%%

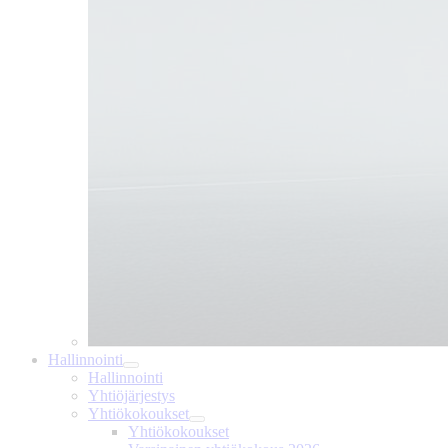
Hallinnointi
Hallinnointi
Yhtiöjärjestys
Yhtiökokoukset
Yhtiökokoukset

%%

**TASK TO CARRY OUT**
Write out, please, only the lines from the one with "Yhtiöjärjestys" through the last line above, both included and unchanged.

**WRITTEN RESPONSE**
Yhtiöjärjestys
Yhtiökokoukset
Yhtiökokoukset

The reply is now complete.